Diante da maneira como a política externa em relação à Venezuela está sendo tratada – avanço com toda a discrição para evitar a repercussão negativa interna –, poderemos ter novas surpresas nas próximas semanas e meses.

Maduro fez pronunciamento voltado à política interna em que faz novas ameaças relacionadas à ocupação do território do Essequibo na Guiana. Aliás, nas recentes eleições para o Congresso venezuelano foram eleitos representantes para Essequibo, antecipando eventual ocupação daquele território.
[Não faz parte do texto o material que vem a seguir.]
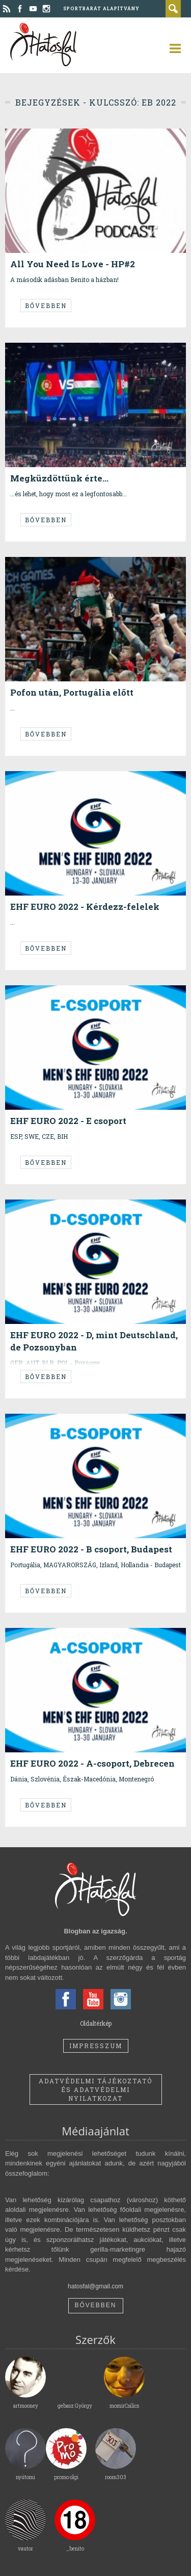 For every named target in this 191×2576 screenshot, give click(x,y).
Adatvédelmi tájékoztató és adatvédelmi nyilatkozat (95, 2089)
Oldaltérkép (96, 2023)
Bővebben (46, 305)
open (170, 48)
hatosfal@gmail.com (95, 2286)
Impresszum (95, 2046)
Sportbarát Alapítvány (101, 8) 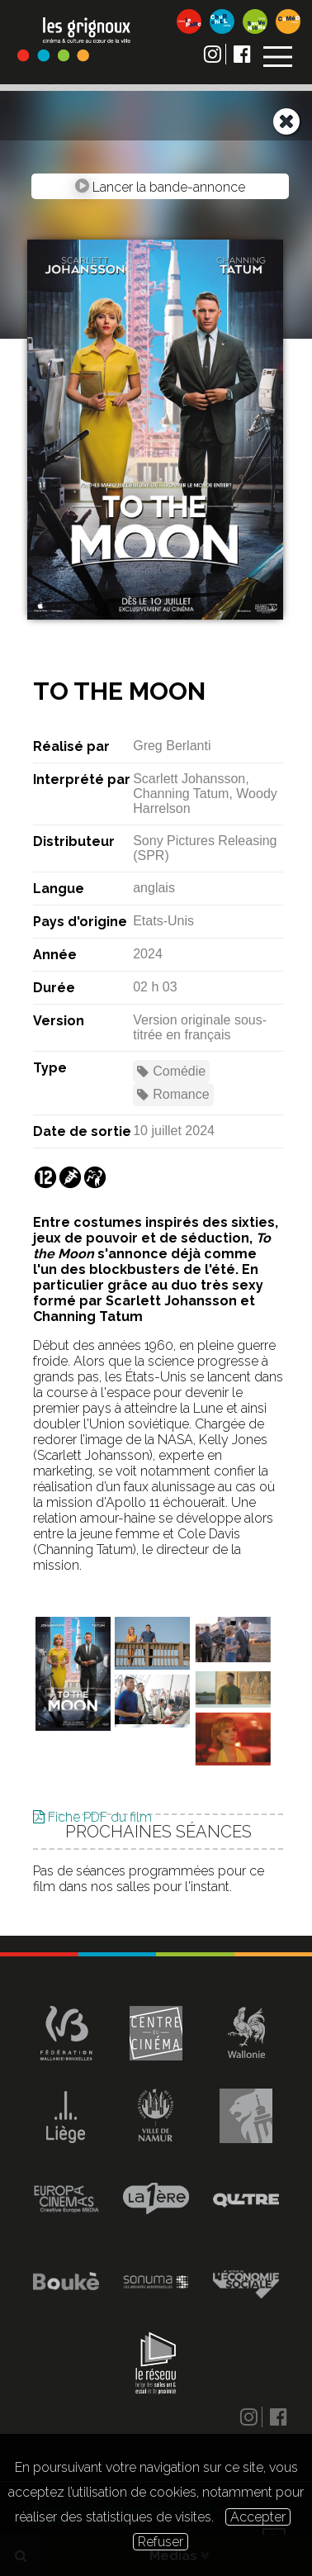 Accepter (258, 2517)
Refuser (160, 2542) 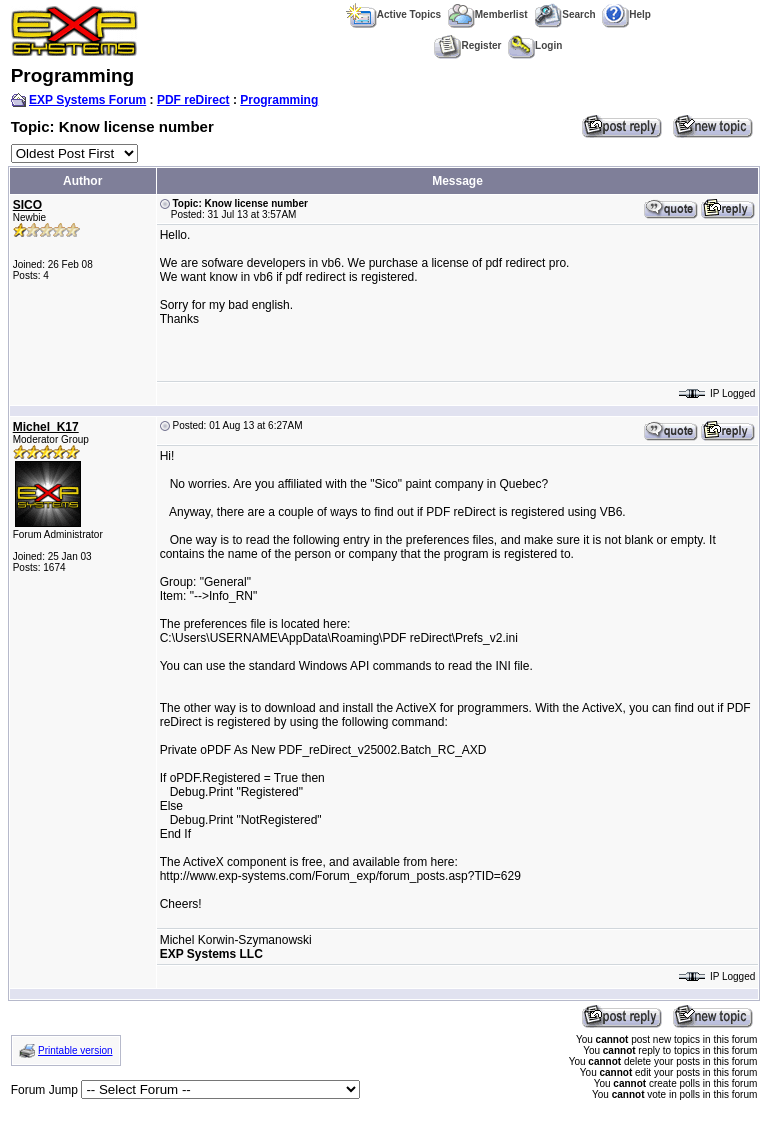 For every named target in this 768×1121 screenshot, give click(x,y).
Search (564, 14)
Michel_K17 (46, 427)
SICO (27, 205)
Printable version (75, 1050)
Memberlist (488, 14)
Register (467, 45)
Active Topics (393, 14)
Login (535, 45)
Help (626, 14) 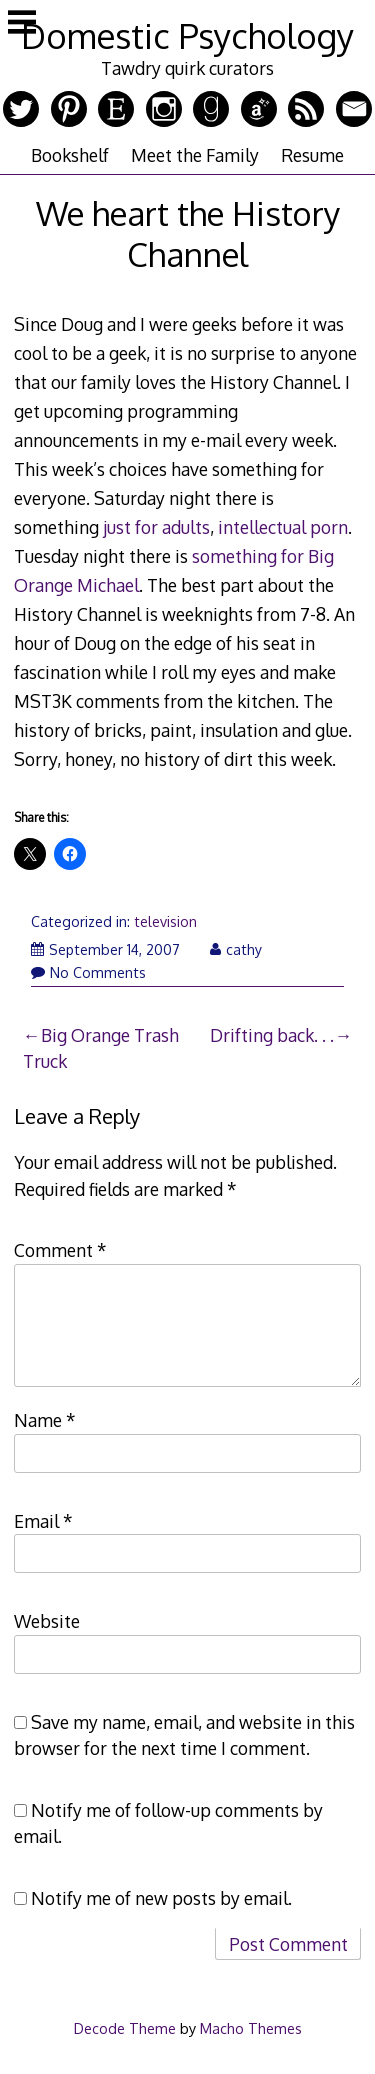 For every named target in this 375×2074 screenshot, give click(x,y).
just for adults (156, 527)
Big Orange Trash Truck (101, 1048)
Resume (312, 155)
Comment (60, 1250)
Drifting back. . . (272, 1035)
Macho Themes (251, 2028)
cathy (236, 949)
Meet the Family (195, 155)
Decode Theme (125, 2028)
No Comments (88, 972)
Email (43, 1521)
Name (45, 1420)
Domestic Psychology (187, 35)
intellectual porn (283, 527)
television (165, 921)
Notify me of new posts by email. (161, 1898)
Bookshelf (70, 155)
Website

Do ponto de vista da credibilidade do Itamaraty, o resgate dos venezuelanos e a ausência de reação do governo de Maduro às repetidas manifestações do governo brasileiro com o objetivo de obter o salvo-conduto para os venezuelanos foram um claro sinal de perda de influência, ampliada pela burocrática explicação em nota oficial da chancelaria.

Com o agravamento do cenário internacional em relação às sucessivas crises e os EUA continuando a impor sua agenda econômica e política, não deixa de causar preocupação a maneira como o governo brasileiro está atuando. São exemplos recentes a visita do presidente Lula a Moscou para participar, ao lado de cerca de 20 presidentes e primeiros-ministros de países reconhecidamente autocráticos, das celebrações do Dia da Vitória da Rússia na Grande Guerra Patriótica; a participação do encontro da Comunidade de Estados Latino-americanos e do Caribe em Pequim, seguida de uma bem-sucedida visita de Estado à China; e declarações, na visita à França, sobre a guerra na Ucrânia. Lula instruiu o Itamaraty a reagir fortemente, como uma ameaça à soberania brasileira, caso o governo Trump imponha sanções contra ministro do Supremo Tribunal Federal (STF) com base em alegação de que o Judiciário brasileiro restringiu a liberdade de expressão de cidadão norte-americano – no caso, ninguém menos do que Elon Musk.

Em tempos bicudos, em que o secretário de Defesa dos EUA trata a América Latina como o quintal dos EUA e Trump diz que talvez os países da região tenham de optar entre os EUA e a China, seria contra o interesse nacional se o governo brasileiro se alinhasse a qualquer dos lados e abandonasse a posição de independência e equidistância por motivação ideológica ou partidária.

Chegou a hora de o governo brasileiro e o Congresso Nacional discutirem, com o setor privado, políticas inovadoras para definir o lugar do Brasil no mundo.